> _To do_
Show me each line of the listing below where the word "sociale" appears.

> _Extracted information_
****************************************

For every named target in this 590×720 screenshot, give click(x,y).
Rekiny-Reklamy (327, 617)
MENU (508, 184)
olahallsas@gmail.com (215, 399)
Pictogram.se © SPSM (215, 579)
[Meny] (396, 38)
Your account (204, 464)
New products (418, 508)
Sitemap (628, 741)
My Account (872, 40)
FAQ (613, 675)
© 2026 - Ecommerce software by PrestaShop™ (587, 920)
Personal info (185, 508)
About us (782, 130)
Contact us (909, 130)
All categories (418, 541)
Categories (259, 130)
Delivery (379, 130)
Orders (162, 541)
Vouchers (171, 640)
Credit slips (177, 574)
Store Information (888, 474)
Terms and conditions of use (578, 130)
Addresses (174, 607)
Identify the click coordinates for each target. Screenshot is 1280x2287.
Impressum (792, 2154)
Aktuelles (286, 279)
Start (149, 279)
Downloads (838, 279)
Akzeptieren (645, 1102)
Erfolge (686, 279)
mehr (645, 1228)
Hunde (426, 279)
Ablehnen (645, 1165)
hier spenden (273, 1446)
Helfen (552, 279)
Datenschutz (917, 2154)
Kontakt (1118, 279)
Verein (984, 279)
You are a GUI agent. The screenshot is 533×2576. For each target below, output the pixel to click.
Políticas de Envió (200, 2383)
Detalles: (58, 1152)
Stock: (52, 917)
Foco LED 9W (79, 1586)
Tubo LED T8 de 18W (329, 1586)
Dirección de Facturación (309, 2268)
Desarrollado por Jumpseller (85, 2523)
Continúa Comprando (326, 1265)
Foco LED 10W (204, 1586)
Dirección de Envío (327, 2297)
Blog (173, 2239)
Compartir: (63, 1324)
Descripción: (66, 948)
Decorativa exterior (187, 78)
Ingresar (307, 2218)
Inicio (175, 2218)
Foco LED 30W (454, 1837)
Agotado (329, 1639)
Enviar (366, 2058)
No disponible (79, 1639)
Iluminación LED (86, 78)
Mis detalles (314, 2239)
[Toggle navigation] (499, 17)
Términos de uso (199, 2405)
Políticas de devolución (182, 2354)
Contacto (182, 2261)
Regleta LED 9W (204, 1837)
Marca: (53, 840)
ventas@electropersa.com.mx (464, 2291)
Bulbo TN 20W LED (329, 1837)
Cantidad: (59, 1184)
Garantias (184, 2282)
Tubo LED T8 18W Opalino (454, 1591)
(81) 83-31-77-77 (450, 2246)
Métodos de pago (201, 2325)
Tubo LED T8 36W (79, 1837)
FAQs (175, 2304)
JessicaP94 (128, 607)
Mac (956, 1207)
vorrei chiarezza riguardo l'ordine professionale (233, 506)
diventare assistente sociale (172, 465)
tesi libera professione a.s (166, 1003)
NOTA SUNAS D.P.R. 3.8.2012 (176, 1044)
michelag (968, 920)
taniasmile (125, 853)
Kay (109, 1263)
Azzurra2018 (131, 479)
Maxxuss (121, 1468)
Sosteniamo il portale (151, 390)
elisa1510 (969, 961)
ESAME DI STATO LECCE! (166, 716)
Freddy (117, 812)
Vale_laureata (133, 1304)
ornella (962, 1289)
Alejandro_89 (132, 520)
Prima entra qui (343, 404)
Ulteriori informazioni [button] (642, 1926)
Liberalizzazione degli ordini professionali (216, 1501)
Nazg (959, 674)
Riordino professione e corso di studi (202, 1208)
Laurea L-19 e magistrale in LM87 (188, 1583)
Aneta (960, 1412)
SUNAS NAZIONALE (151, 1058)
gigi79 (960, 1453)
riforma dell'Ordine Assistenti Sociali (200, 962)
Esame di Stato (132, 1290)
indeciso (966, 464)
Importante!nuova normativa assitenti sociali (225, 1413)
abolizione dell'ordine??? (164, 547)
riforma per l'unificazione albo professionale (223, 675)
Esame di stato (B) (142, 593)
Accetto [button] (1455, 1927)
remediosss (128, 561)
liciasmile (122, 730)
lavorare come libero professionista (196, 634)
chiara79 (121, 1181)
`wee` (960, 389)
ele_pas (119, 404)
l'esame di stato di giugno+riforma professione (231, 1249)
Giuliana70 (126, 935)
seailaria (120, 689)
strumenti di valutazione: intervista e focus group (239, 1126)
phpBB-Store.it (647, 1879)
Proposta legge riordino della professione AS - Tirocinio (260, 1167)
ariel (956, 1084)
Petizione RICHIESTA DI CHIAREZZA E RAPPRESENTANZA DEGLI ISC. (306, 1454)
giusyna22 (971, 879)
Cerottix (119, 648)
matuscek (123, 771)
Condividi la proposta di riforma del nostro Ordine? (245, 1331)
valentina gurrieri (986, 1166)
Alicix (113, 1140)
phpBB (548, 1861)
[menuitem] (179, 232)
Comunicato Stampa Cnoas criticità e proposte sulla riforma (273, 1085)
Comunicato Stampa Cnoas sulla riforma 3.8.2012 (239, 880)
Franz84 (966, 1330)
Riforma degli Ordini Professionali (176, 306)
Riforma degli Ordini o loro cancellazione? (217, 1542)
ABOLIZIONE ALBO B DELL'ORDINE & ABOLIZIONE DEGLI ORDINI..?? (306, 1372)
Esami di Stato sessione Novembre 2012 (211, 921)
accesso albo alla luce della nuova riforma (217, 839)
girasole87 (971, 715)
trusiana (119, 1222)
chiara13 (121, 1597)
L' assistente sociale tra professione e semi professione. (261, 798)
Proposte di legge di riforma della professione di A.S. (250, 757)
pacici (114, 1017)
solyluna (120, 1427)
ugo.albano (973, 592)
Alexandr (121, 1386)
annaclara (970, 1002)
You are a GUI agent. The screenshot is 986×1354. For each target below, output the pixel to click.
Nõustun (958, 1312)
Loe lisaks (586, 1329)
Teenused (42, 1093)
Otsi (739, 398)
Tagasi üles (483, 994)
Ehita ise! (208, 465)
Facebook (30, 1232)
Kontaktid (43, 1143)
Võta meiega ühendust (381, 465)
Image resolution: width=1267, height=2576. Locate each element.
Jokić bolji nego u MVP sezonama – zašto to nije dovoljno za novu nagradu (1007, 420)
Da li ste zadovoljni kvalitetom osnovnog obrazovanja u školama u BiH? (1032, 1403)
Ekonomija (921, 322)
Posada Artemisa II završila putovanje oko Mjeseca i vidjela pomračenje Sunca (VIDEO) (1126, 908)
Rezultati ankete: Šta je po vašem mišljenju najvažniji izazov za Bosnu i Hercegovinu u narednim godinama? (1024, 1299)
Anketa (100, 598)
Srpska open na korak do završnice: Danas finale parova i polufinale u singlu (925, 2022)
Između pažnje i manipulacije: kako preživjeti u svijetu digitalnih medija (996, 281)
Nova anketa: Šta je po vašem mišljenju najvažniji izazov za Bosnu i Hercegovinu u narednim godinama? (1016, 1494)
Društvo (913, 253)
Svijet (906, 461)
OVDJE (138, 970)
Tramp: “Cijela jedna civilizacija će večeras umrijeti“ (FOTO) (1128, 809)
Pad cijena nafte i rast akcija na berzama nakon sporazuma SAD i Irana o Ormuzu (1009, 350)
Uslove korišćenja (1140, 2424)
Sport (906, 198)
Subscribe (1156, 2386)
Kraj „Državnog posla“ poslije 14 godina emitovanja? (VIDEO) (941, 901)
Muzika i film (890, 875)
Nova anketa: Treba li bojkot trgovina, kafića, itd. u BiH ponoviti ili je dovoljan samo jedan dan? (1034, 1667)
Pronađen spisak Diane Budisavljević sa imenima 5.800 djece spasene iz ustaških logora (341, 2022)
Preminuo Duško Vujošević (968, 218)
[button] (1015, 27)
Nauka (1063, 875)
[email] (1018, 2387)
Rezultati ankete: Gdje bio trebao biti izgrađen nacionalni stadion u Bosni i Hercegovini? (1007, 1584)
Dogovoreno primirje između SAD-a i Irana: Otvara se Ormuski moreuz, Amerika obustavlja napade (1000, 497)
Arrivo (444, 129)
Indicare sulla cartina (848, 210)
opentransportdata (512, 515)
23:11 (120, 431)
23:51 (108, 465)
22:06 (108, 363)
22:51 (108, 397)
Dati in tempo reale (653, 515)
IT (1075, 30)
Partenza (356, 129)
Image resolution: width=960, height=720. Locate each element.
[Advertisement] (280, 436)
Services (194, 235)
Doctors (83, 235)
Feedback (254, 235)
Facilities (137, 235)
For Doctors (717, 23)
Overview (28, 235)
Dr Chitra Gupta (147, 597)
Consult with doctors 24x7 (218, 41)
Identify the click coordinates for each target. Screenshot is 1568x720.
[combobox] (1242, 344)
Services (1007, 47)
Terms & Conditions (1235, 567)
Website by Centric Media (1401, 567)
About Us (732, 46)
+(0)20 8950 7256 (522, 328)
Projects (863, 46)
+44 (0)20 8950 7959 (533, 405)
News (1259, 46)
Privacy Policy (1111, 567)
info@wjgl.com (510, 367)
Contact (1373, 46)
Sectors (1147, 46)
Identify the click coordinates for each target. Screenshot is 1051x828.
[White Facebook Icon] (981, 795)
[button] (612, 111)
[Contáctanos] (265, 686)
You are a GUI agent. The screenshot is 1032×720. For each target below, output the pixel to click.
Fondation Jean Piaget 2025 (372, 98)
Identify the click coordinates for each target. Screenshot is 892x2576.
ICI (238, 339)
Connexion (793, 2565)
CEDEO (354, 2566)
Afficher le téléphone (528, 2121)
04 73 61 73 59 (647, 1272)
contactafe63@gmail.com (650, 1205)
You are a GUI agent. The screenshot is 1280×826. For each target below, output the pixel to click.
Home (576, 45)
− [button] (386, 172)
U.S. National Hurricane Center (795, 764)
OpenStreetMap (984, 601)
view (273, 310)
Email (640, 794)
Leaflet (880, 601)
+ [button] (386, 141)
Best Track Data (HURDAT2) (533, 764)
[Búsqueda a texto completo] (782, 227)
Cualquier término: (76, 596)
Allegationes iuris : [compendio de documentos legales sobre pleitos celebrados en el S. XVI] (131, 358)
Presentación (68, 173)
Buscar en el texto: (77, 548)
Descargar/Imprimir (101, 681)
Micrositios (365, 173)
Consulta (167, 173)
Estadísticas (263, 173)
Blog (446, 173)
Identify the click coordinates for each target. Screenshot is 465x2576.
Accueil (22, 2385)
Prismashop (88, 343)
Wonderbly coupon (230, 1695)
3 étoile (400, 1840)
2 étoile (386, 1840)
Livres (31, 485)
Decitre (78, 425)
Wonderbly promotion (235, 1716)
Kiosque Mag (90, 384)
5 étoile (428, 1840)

****************************************

> _Response area_
diventare assistente sociale (172, 465)
L' assistente sociale tra professione e semi professione. (261, 798)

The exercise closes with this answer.